Loyalty does not always pay when it comes to finding the best savings account deal, according to moneysupermarket.com.
Market research by the comparison website shows that while savings account providers often tempt existing customers to keep their savings with the same bank, exclusive offers do not always provide the best interest rates on the market.
Customers should be wary of going with 'existing customers only' deals, moneysupermarket.com says, which might seem like the easy option, and a better rate than that offered to new customers, but they might still find better returns elsewhere.
Not only should consumers shop around to find the best savings rate, but they should continue to check rates regularly to ensure that they are getting "as much bang for their buck" as they can while interest rates remain low.
Moneysupermarket counsels savers that it does not take a lot of effort to find the best savings account, but that the rewards can be significant, and that if they have debts then they can use the higher returns from their savings to repay their debts faster.
For example, some providers are offering their existing customers 'exclusive' rates of around 2.00 per cent on instant access savings accounts, the analysis shows, but by shopping around, savers could get a market leading 2.90 per cent with the Post Office Online Saver.
Commenting, Kevin Mountford, head of banking at moneysupermarket.com said: "There is a misconception amongst consumers that they will get preferential deals from their current provider when taking out a new financial product. However, a brief look across the high street banks reveals that it is very much a case of swings and roundabouts, with no single provider offering best buys across the board."

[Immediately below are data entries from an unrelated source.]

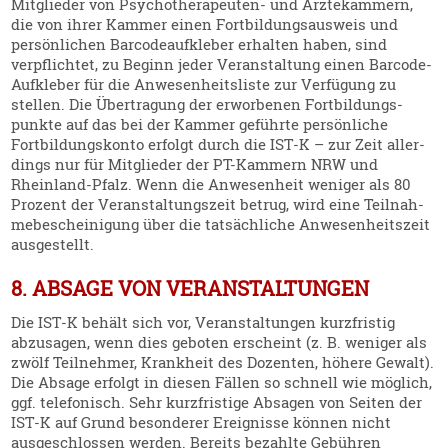
Mitglieder von Psycho­the­ra­peuten- und Ärzte­kammern,
die von ihrer Kammer einen Fortbil­dungs­ausweis und
persön­lichen Barcode­auf­kleber erhalten haben, sind
verpflichtet, zu Beginn jeder Veran­staltung einen Barcode-
Aufkleber für die Anwesen­heits­liste zur Verfügung zu
stellen. Die Übertragung der erwor­benen Fortbil­dungs­
punkte auf das bei der Kammer geführte persön­liche
Fortbil­dungs­konto erfolgt durch die IST‑K – zur Zeit aller­
dings nur für Mitglieder der PT-Kammern NRW und
Rheinland-Pfalz. Wenn die Anwesenheit weniger als 80
Prozent der Veran­stal­tungszeit betrug, wird eine Teilnah­
me­be­schei­nigung über die tatsäch­liche Anwesen­heitszeit
ausge­stellt.
8. ABSAGE VON VERANSTALTUNGEN
Die IST‑K behält sich vor, Veran­stal­tungen kurzfristig
abzusagen, wenn dies geboten erscheint (z. B. weniger als
zwölf Teilnehmer, Krankheit des Dozenten, höhere Gewalt).
Die Absage erfolgt in diesen Fällen so schnell wie möglich,
ggf. telefo­nisch. Sehr kurzfristige Absagen von Seiten der
IST‑K auf Grund beson­derer Ereig­nisse können nicht
ausge­schlossen werden. Bereits bezahlte Gebühren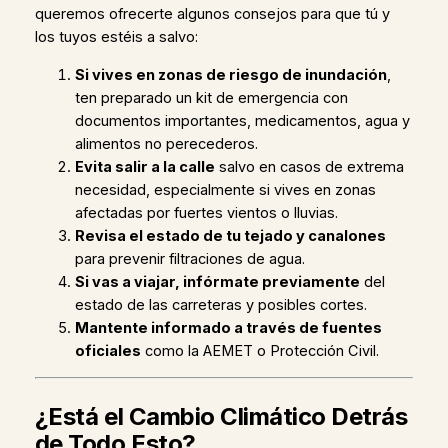
queremos ofrecerte algunos consejos para que tú y
los tuyos estéis a salvo:
Si vives en zonas de riesgo de inundación
,
ten preparado un kit de emergencia con
documentos importantes, medicamentos, agua y
alimentos no perecederos.
Evita salir a la calle
salvo en casos de extrema
necesidad, especialmente si vives en zonas
afectadas por fuertes vientos o lluvias.
Revisa el estado de tu tejado y canalones
para prevenir filtraciones de agua.
Si vas a viajar, infórmate previamente
del
estado de las carreteras y posibles cortes.
Mantente informado a través de fuentes
oficiales
como la AEMET o Protección Civil.
¿Está el Cambio Climático Detrás
de Todo Esto?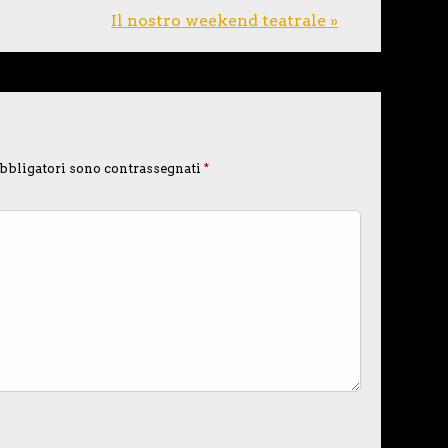
Il nostro weekend teatrale »
bbligatori sono contrassegnati
*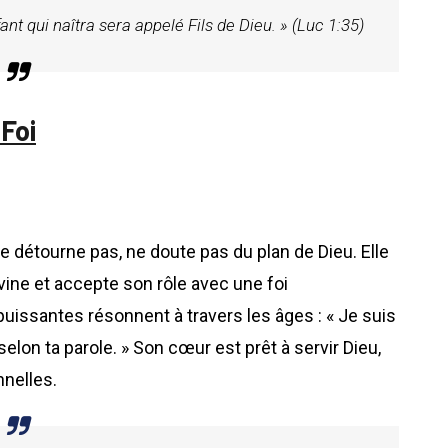
nt qui naîtra sera appelé Fils de Dieu. » (Luc 1:35)
Foi
e détourne pas, ne doute pas du plan de Dieu. Elle
vine et accepte son rôle avec une foi
puissantes résonnent à travers les âges : « Je suis
 selon ta parole. » Son cœur est prêt à servir Dieu,
nelles.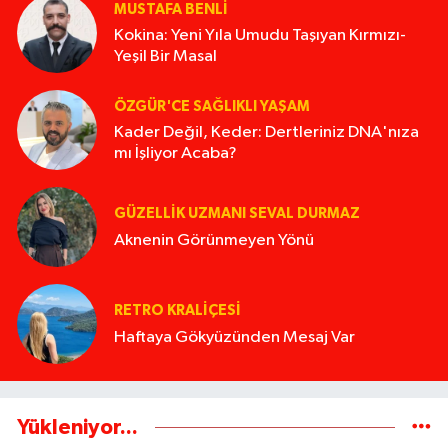
MUSTAFA BENLI
Kokina: Yeni Yıla Umudu Taşıyan Kırmızı-
Yeşil Bir Masal
ÖZGÜR'CE SAĞLIKLI YAŞAM
Kader Değil, Keder: Dertleriniz DNA'nıza
mı İşliyor Acaba?
GÜZELLIK UZMANI SEVAL DURMAZ
Aknenin Görünmeyen Yönü
RETRO KRALIÇESI
Haftaya Gökyüzünden Mesaj Var
Yükleniyor...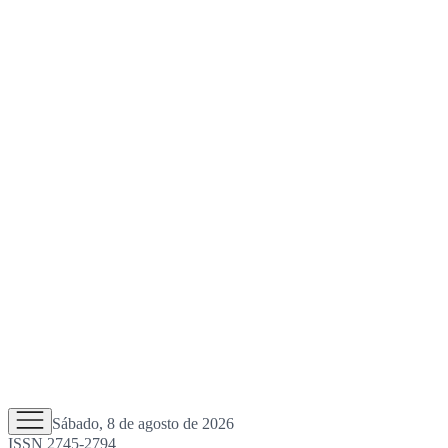
Sábado, 8 de agosto de 2026
ISSN 2745-2794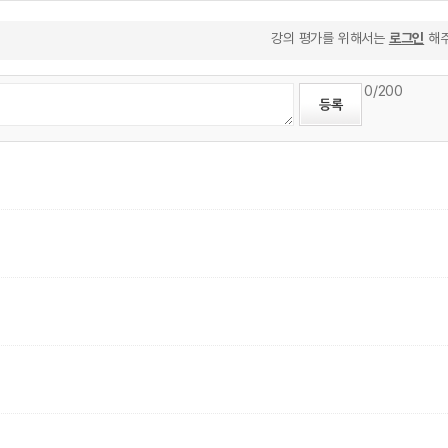
강의 평가를 위해서는
로그인
해주
0
/200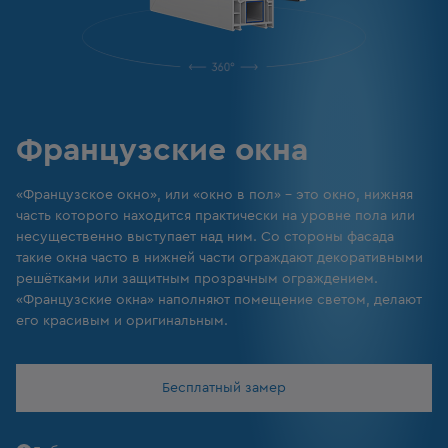
Французские окна
«Французское окно», или «окно в пол» – это окно, нижняя
часть которого находится практически на уровне пола или
несущественно выступает над ним. Со стороны фасада
такие окна часто в нижней части ограждают декоративными
решётками или защитным прозрачным ограждением.
«Французские окна» наполняют помещение светом, делают
его красивым и оригинальным.
Бесплатный замер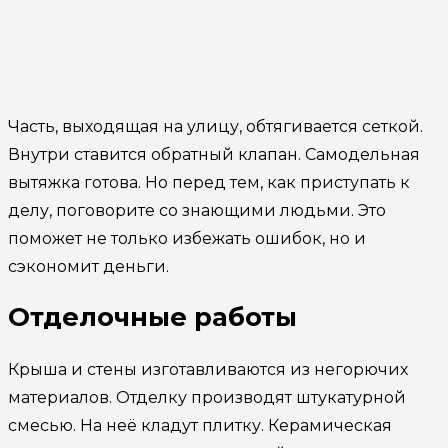
Часть, выходящая на улицу, обтягивается сеткой.
Внутри ставится обратный клапан. Самодельная
вытяжка готова. Но перед тем, как приступать к
делу, поговорите со знающими людьми. Это
поможет не только избежать ошибок, но и
сэкономит деньги.
Отделочные работы
Крыша и стены изготавливаются из негорючих
материалов. Отделку производят штукатурной
смесью. На неё кладут плитку. Керамическая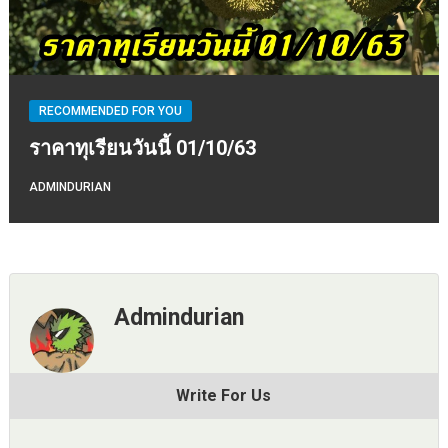
RECOMMENDED FOR YOU
ราคาทุเรียนวันนี้ 01/10/63
ADMINDURIAN
Admindurian
Write For Us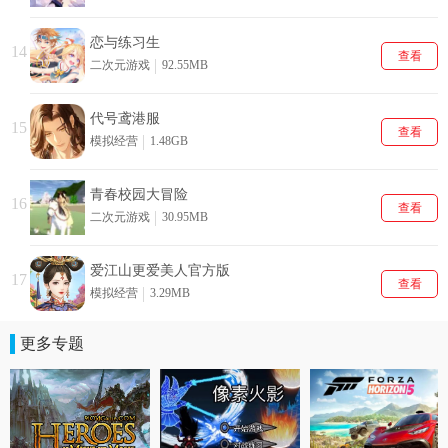
恋与练习生
14
查看
二次元游戏
92.55MB
代号鸢港服
15
查看
模拟经营
1.48GB
青春校园大冒险
16
查看
二次元游戏
30.95MB
爱江山更爱美人官方版
17
查看
模拟经营
3.29MB
更多专题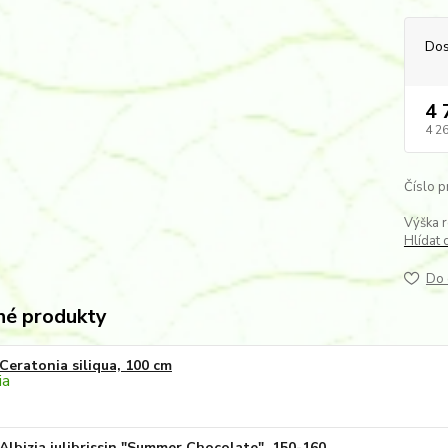
Dos
4 
4 2
Číslo p
Výška r
Hlídat 
Do 
é produkty
Ceratonia siliqua, 100 cm
Albizia julibrissin "Summer Chocolate", 150-160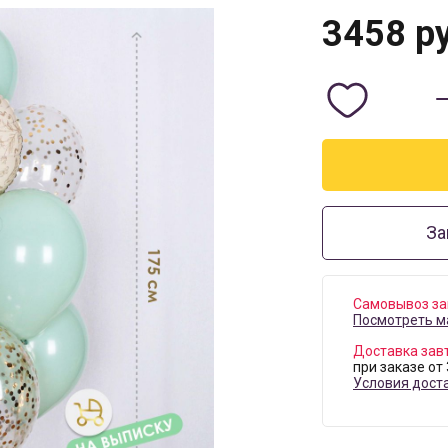
3458
ру
За
Самовывоз за
Посмотреть м
Доставка зав
при заказе от
Условия дост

Savers need to be 'scouring the market place' he said, to seek out the most competitive deals from other banks and building societies.
"It's understandable that people want to keep their finances simple and the convenience of doing all their banking with one provider is often more important to them than securing the market leading rate for a loan or credit card.
"For others, they prefer the service provided by their bank but it still amazes me how many people are dissatisfied with their bank, but still remain loyal. Banks rely on this apathy from their customers and during this difficult economic period, consumers need to be generating as much value from their money as possible."